NEWPORT, Maine — Selectman Chris Dow faces a letter of reprimand from the board’s three other members after they ruled Wednesday that Dow violated the town’s ethics policy by helping orchestrate a disruption at the polls during last March’s municipal election.
Dow insisted during and after Wednesday’s hearing that he didn’t do what he was charged with and that he will consult with his lawyer, Bob Cox, about whether to appeal the ruling. Cox refused to answer questions from the Bangor Daily News.
“You’ll see that this rolls right off my back,” Dow told a reporter after the hearing. “I’m not thin-skinned.” Dow also faces a second ethics complaint on an unrelated issue, which is scheduled to be heard during the Oct. 7 meeting.
In the initial complaint, Dow is accused of helping organize an incident during the March 13 municipal election in which a woman acted intoxicated while she voted, then claimed she had been harassed by employees of the town.
Witnesses said the woman acted sober before and after voting and that they believed her actions were intended to cause a disturbance, according to Newport police Lt. Randy Wing, who was subsequently asked by the board to investigate the incident.
“People indicated to me that it appeared as though [the woman] had put on a show,” said Wing while summarizing his investigation for selectmen. “There were no findings in her complaint that she had been harassed. She was upset that someone called the police to indicate she was under the influence.”
The state Attorney General’s Office found no grounds for the woman’s claim, according to minutes of the April 15 Board of Selectmen meeting. The Bangor Daily News is not identifying the woman because no charges stemmed from the incident and she could not be reached for comment. Wing took over the investigation after the attorney general’s ruling.
Dow is involved because he requested that a friend — who Selectman Roger Carr alleged was Dow’s campaign manager — give the woman a ride to the polls. Dow, who denied that he had a campaign manager, said he arranged a ride for the woman, just as he would for anyone else. He also said that both the woman and his friend helped with his campaign but denied that he had any knowledge that the woman would create a disturbance. He said he also didn’t know about her alleged charade when he voted with the other selectmen on March 18 to investigate her harassment claim.
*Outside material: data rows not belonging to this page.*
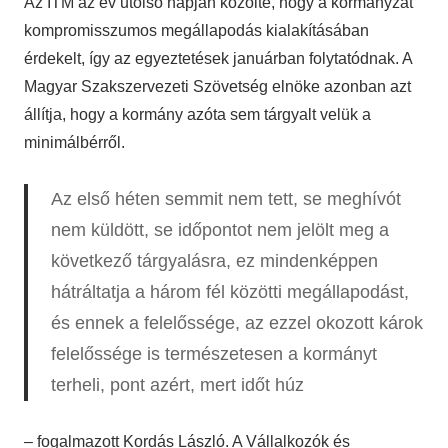
Az ITM az év utolsó napján közölte, hogy a kormányzat
kompromisszumos megállapodás kialakításában
érdekelt, így az egyeztetések januárban folytatódnak. A
Magyar Szakszervezeti Szövetség elnöke azonban azt
állítja, hogy a kormány azóta sem tárgyalt velük a
minimálbérről.
Az első héten semmit nem tett, se meghívót
nem küldött, se időpontot nem jelölt meg a
következő tárgyalásra, ez mindenképpen
hátráltatja a három fél közötti megállapodást,
és ennek a felelőssége, az ezzel okozott károk
felelőssége is természetesen a kormányt
terheli, pont azért, mert időt húz
– fogalmazott Kordás László. A Vállalkozók és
Carr alleged on Wednesday that because of Dow’s close relationship with the woman and the person who gave her a ride, he must have known what she did when he voted to investigate her allegations.
“At that time you must have known what had occurred,” said Carr. “You called for an investigation at that time.”
“I didn’t know it was an act,” Dow responded.
Selectman Thomas Breitweg, asked Thursday what motive Dow had for orchestrating the disturbance, said he suspected the ruse was designed to discredit a town employee who was working the election.
“That’s what it was all about,” Breitweg said. “I don’t know exactly how it was going to happen, but that’s what I believe the reason was and I believe Mr. Dow played a role in it.”
The town’s ethics policy bars elected officials from intentionally causing disturbances during elections. The board, including Dow, voted unanimously on Aug. 12 in favor of holding a hearing about Dow’s conduct, according to minutes of that meeting.
After two hours of testimony Wednesday, the board decided that Dow must have played a role in the woman’s actions. Carr, along with Breitweg and board Chairman Richard Parlee, found that he violated the ethics policy and directed attorney Tim Pease, who officiated at the hearing, to draft a letter of reprimand that the board will review at its Oct. 7 meeting.
Dow faces a second allegation, brought by Carr, that at a July 15 board meeting he violated the ethics policy when he questioned the town’s bid process for an engineering contract for the construction of the town’s sand and salt shed. Carr requested the probe during the July 22 meeting.
“To state in a public forum that [Dow] and the rest of the selectmen could have been misinformed by the selection committee, of which I was a member, is considered by me to be behavior unwarranted by a selectman,” said Carr, according to meeting minutes. “I would like to request that a formal review be made by a qualified party to determine if Selectman Dow’s comments were improper.”
The hearing on that matter was postponed so the board can publicly review a recording of the July 15 meeting.
Dow said Thursday during a telephone interview that the allegations against him are the latest evidence of ongoing clashes between himself and the other board members.
“This is the kind of thing that has been going on for quite some time between the board and [me],” said Dow, who is in his second term. “I don’t go with the flow; I speak my mind. If someone from the public has a problem or an issue, I address it with the board in a public forum.”
Breitweg said he’s looking forward to the end of the controversy.
“We just want to put it behind us and start doing things that help the town, not divide it,” he said.